§ Instructions to follow:
With the pictures left out, transcribe exactly the lines from the one with "Segment every instance of left" through the end of the data.

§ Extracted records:
========================================
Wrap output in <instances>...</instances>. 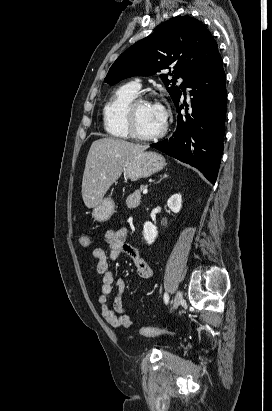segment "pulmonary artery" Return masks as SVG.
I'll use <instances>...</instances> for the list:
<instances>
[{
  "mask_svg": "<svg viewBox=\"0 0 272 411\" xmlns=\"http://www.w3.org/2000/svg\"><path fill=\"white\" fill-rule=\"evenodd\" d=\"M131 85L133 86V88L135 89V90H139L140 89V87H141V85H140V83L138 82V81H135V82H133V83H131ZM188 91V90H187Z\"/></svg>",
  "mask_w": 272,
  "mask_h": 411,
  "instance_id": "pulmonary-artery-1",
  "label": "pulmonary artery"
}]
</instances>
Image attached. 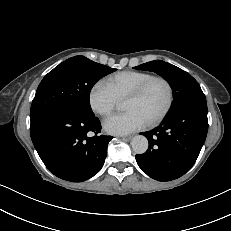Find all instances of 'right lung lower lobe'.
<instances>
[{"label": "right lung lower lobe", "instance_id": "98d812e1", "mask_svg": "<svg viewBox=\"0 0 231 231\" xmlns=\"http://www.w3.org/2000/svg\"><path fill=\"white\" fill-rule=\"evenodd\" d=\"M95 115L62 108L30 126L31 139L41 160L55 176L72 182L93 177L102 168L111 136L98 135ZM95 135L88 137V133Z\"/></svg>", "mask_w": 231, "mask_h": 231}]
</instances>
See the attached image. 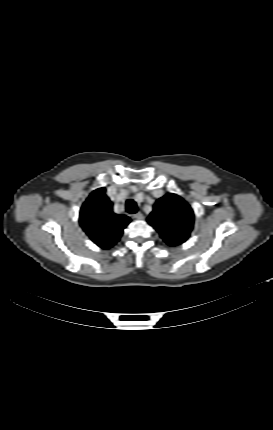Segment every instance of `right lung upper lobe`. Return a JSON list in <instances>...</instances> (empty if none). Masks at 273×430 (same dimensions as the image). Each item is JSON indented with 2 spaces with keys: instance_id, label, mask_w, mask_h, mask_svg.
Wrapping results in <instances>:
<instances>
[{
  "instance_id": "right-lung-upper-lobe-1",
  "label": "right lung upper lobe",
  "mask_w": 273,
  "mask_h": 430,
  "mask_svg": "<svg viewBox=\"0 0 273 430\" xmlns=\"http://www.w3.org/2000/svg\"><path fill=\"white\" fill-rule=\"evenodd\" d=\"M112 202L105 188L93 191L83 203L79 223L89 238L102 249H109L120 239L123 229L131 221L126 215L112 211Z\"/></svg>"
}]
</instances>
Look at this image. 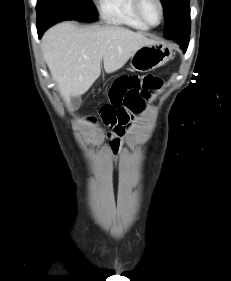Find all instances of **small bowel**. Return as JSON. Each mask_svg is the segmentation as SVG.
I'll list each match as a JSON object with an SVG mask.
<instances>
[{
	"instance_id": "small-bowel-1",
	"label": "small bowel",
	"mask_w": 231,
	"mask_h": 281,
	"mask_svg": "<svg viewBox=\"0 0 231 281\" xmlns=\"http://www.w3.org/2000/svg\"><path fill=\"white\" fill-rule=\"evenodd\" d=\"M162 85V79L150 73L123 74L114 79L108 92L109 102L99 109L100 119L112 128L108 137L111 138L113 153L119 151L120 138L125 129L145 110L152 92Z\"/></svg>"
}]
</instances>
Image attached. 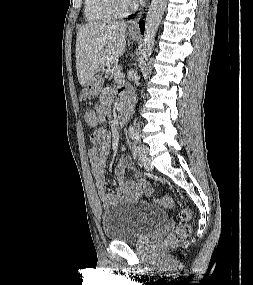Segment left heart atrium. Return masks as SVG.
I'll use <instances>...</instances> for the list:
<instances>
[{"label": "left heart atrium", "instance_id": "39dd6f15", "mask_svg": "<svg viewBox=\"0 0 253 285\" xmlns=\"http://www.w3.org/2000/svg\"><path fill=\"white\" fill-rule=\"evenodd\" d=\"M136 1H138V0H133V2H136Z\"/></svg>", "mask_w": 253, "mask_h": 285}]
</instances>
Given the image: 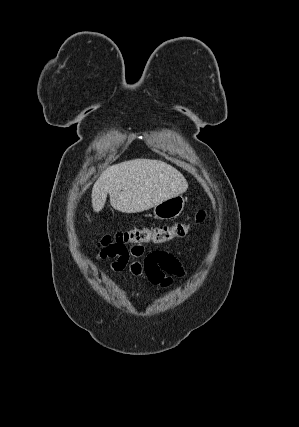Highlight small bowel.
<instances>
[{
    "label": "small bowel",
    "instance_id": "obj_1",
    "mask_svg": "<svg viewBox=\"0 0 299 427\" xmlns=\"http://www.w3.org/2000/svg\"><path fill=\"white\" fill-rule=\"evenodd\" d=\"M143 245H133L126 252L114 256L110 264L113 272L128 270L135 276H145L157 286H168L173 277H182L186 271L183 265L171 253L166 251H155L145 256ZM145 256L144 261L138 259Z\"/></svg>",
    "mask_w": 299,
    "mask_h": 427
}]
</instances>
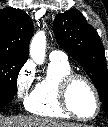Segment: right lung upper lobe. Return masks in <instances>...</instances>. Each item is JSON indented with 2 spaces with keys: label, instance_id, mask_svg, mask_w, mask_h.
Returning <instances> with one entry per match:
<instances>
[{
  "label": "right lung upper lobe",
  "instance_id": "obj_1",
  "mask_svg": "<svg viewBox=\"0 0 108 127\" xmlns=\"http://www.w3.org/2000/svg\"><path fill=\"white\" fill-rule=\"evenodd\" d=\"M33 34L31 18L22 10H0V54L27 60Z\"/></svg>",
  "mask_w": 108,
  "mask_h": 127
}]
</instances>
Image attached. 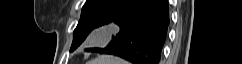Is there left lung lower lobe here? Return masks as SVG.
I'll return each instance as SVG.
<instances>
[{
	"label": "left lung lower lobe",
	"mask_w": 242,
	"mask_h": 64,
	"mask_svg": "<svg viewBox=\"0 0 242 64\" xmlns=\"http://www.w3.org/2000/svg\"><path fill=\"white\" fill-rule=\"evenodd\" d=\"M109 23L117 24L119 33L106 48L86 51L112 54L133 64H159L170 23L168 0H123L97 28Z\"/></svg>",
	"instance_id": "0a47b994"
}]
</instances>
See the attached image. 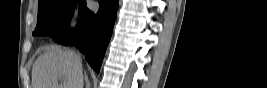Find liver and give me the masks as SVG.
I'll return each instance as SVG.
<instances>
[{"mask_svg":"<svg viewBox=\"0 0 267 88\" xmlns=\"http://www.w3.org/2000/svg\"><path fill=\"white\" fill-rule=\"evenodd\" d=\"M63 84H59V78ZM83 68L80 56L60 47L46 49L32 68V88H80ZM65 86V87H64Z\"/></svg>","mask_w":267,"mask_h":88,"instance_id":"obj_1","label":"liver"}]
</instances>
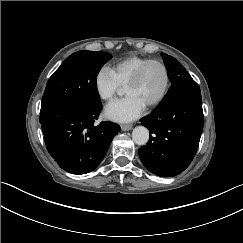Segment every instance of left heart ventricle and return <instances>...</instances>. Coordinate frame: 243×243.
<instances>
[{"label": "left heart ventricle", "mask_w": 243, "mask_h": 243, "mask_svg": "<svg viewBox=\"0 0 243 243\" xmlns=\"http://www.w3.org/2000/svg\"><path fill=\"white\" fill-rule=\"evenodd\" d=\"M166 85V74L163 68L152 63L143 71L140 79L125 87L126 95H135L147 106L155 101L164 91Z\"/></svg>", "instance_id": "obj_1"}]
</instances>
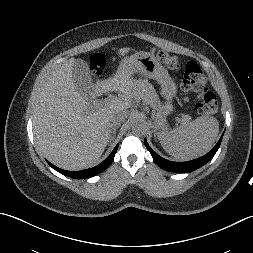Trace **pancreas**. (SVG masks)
========================================
§ Response:
Segment every instance of left heart ventricle and return <instances>...</instances>. Coordinate frame: 243×243.
<instances>
[{"label": "left heart ventricle", "mask_w": 243, "mask_h": 243, "mask_svg": "<svg viewBox=\"0 0 243 243\" xmlns=\"http://www.w3.org/2000/svg\"><path fill=\"white\" fill-rule=\"evenodd\" d=\"M166 85V74L163 68L152 63L143 71L140 79L125 87L126 95H135L147 106L155 101L164 91Z\"/></svg>", "instance_id": "obj_1"}]
</instances>
Trace **pancreas**. (SVG masks)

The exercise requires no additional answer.